The approaching El Niño weather has drawn attention from the federal down to the local level. In September, the local Mountain Disaster Preparedness group held a meeting that attracted more than 100 people to hear about the forecast of a wet winter.
Riverside County has initiated plans. All fall, Cal Trans and the county Transportation Department have been clearing culverts and scraping berms along roadsides to prevent flooding and pooling of run-off. Last week, the county Emergency Management Department held a meeting at the Nature Center. Besides discussing plans, actions and preparedness, the agency distributed bags for sand.
On Wednesday, Dec. 9, the Federal Emergency Management Agency held a drill and press conference to announce the work it has begun to prepare for possible significant disasters from inundating rains.
Among FEMA’s actions was preparing its Severe El Niño Disaster Response plan. The El Niño task force focused on interpreting data in areas of California, Arizona and Nevada (FEMA’s Region 9), which have proved historically vulnerable to heavy and prolonged rains. Through this assessment, the task force seeks to identify critical decision points during all phases of a potential incident — from pre-incident, incident onset, to response and recovery.
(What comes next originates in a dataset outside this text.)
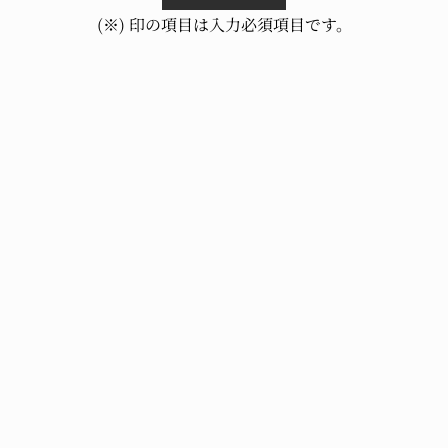
(※) 印の項目は入力必須項目です。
The latest National Weather Service forecast for this winter, released last week, states, “El Niño is expected to remain strong through Northern Hemisphere winter 2015-16, with a transition to ENSO-neutral anticipated during the late spring or early summer 2016.”
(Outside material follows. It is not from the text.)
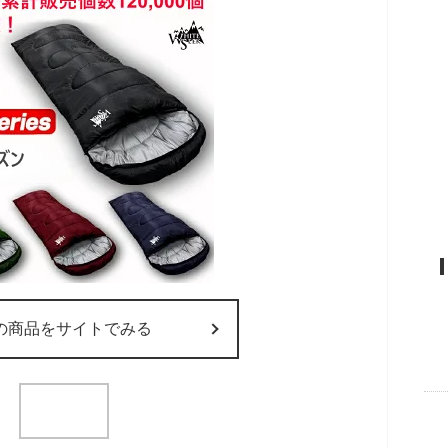
の商品をサイトでみる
The FEMA report identified several important aspects of a strong El Niño pattern. Not only are there more wet days, but the wet days tend to be wetter than a normal rainy winter day. Looking at records from the 1997-98 El Niño, several California communities experienced rain on 25 or more days in both January and February.
“The lack of any significant letup in rains allowed almost no days for drying,” the report’s authors wrote. “Each period of heavy rain sent more earth sliding to lower elevations at a number of locations in the central and south part of the state.”
“Understand the risk of where you live and where are the flood areas,” advised Robert Fenton, the FEMA Region 9 administrator. “Have a plan; know where to go during and after the storm.”
This would include extra batteries, a radio, flashlights and potable water. He recommended individuals purchase flood insurance. Already this fall, more than 7,100 new policies have been issued.
But FEMA did identify a slight silver lining in the four-year drought: “There is a reduced expectation for main-stem river flooding compared to previous El Niño seasons. This is mainly attributed to the drought and current reservoir capacity to store more water.”
Because of the drought, storage basins are much lower than in 1997-98, thus they have more capacity to store water as streams and rivers flow into the storage areas. For example, in 1997, Lake Perris was at 81 percent of its capacity. In October 2015, it was at 36 percent of capacity.
However, the severity of the drought has hardened soils, and during and after the first rains, soil may “act like cement, making it difficult to soak up rains increasing run off … From a meteorology standpoint, this is the greater concern for flooding for this upcoming season,” according to the report.
Todd Morris of the National Weather Service advised, “The current El Niño has reached the strong category … This one is very similar to the 1997 El Niño, at least to its strength and may exceed it within 30 days … The impacts will be seen mainly in January through March and it has the potential for one of the strongest El Niños in history.”
Mark Ghilarducci, director of California’s Office of Emergency Service, said besides flooding, residents should be aware of areas where soils and rocks could move and slide, such as the Mountain Fire burned areas. “Debris could tumble down with little warning,” he said. “We want to empower the public with as much information as possible.”